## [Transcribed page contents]
************
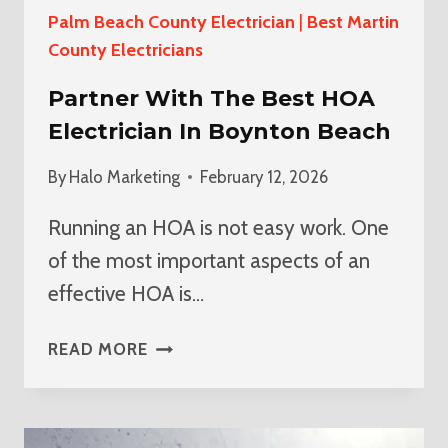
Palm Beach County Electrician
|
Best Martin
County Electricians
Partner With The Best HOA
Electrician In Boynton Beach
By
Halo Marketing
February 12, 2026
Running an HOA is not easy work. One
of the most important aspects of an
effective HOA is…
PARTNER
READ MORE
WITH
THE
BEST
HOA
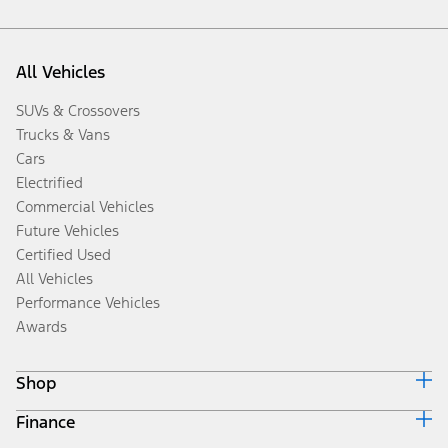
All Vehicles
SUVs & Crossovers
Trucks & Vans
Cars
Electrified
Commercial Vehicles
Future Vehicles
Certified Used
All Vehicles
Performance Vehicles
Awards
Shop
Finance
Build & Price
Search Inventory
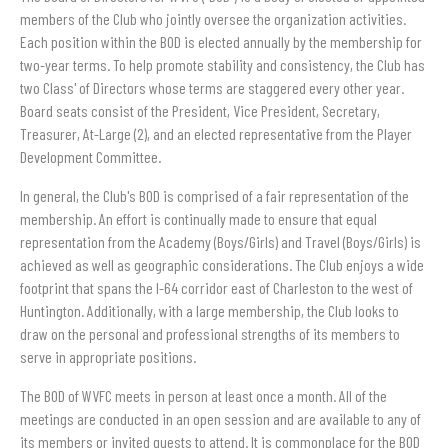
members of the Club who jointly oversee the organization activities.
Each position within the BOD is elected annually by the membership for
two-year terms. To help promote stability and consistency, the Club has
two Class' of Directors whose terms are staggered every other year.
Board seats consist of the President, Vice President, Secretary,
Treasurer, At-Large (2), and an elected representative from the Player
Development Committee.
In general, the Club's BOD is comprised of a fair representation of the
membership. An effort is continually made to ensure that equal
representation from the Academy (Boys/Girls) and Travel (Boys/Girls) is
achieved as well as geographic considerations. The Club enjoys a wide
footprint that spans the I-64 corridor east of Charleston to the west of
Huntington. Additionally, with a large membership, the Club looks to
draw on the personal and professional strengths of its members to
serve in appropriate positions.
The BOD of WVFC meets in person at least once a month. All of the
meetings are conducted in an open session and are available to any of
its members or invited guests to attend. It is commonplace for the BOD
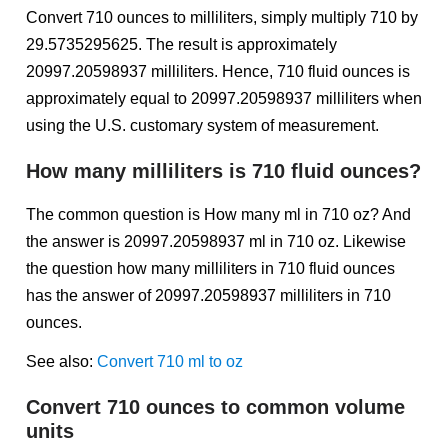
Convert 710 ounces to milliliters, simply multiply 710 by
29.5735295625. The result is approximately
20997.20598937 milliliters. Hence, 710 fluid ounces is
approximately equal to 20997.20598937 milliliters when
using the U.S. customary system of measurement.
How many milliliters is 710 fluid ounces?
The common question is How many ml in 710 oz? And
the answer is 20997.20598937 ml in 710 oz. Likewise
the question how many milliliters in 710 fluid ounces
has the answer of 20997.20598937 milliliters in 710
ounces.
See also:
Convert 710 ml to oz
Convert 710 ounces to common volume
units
************
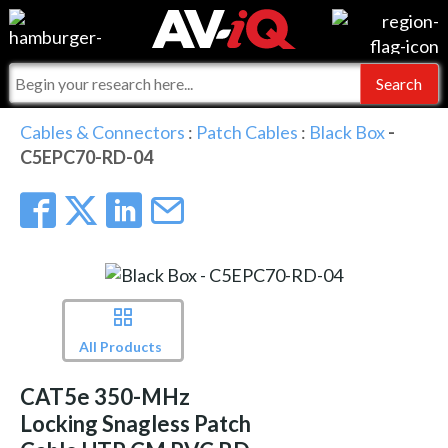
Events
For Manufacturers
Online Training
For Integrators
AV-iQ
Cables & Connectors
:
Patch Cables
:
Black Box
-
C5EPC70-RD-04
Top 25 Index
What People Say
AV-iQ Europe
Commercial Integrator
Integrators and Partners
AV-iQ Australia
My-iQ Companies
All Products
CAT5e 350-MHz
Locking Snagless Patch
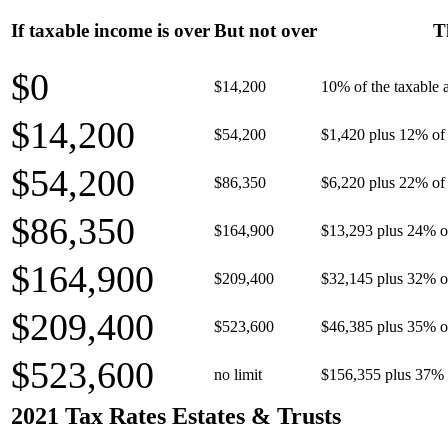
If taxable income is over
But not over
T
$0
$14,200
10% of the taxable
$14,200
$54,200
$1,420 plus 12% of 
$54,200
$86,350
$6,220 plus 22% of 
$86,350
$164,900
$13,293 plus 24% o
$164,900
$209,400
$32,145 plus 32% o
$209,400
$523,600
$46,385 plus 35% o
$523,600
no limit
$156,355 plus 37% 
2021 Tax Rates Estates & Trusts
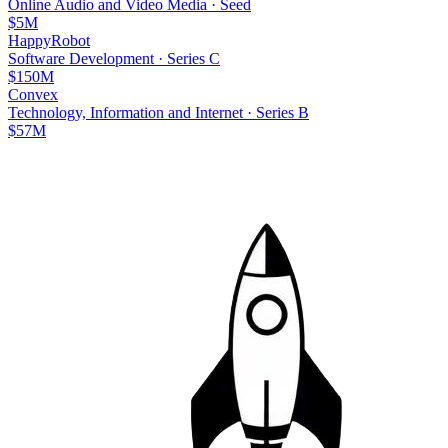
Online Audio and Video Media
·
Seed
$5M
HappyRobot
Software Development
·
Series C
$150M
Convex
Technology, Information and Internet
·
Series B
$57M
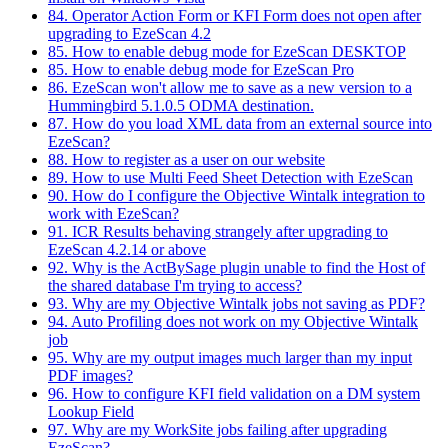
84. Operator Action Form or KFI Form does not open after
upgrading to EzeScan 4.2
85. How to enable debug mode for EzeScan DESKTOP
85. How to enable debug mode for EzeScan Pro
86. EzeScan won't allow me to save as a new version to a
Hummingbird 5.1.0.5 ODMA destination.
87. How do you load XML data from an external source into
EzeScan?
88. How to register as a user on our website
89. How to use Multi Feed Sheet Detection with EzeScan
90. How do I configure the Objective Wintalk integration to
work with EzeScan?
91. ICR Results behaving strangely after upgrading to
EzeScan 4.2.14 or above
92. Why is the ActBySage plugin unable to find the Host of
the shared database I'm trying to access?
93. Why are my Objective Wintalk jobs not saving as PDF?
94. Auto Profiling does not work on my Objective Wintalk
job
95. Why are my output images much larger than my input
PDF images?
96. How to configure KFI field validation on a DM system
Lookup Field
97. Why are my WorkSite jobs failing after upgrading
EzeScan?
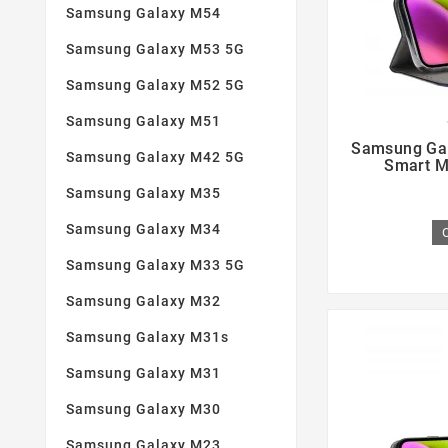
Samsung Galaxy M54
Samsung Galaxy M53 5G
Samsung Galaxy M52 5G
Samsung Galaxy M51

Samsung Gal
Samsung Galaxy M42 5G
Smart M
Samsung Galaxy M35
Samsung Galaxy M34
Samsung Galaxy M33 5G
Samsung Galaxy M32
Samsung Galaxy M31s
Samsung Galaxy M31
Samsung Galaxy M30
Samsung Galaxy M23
************
## [Assigned task]
In the entries above, find the line containing "effective HOA is…" and the line containing "The common question"; give again exactly those two lines and every line between them, minus the pictures.

## [Exercise solution]
effective HOA is…
PARTNER
READ MORE
WITH
THE
BEST
HOA
All Vehicles
SUVs & Crossovers
Trucks & Vans
Cars
Electrified
Commercial Vehicles
Future Vehicles
Certified Used
All Vehicles
Performance Vehicles
Awards
Shop
Finance
Build & Price
Search Inventory
members of the Club who jointly oversee the organization activities.
Each position within the BOD is elected annually by the membership for
two-year terms. To help promote stability and consistency, the Club has
two Class' of Directors whose terms are staggered every other year.
Board seats consist of the President, Vice President, Secretary,
Treasurer, At-Large (2), and an elected representative from the Player
Development Committee.
In general, the Club's BOD is comprised of a fair representation of the
membership. An effort is continually made to ensure that equal
representation from the Academy (Boys/Girls) and Travel (Boys/Girls) is
achieved as well as geographic considerations. The Club enjoys a wide
footprint that spans the I-64 corridor east of Charleston to the west of
Huntington. Additionally, with a large membership, the Club looks to
draw on the personal and professional strengths of its members to
serve in appropriate positions.
The BOD of WVFC meets in person at least once a month. All of the
meetings are conducted in an open session and are available to any of
its members or invited guests to attend. It is commonplace for the BOD
Convert 710 ounces to milliliters, simply multiply 710 by
29.5735295625. The result is approximately
20997.20598937 milliliters. Hence, 710 fluid ounces is
approximately equal to 20997.20598937 milliliters when
using the U.S. customary system of measurement.
How many milliliters is 710 fluid ounces?
The common question is How many ml in 710 oz? And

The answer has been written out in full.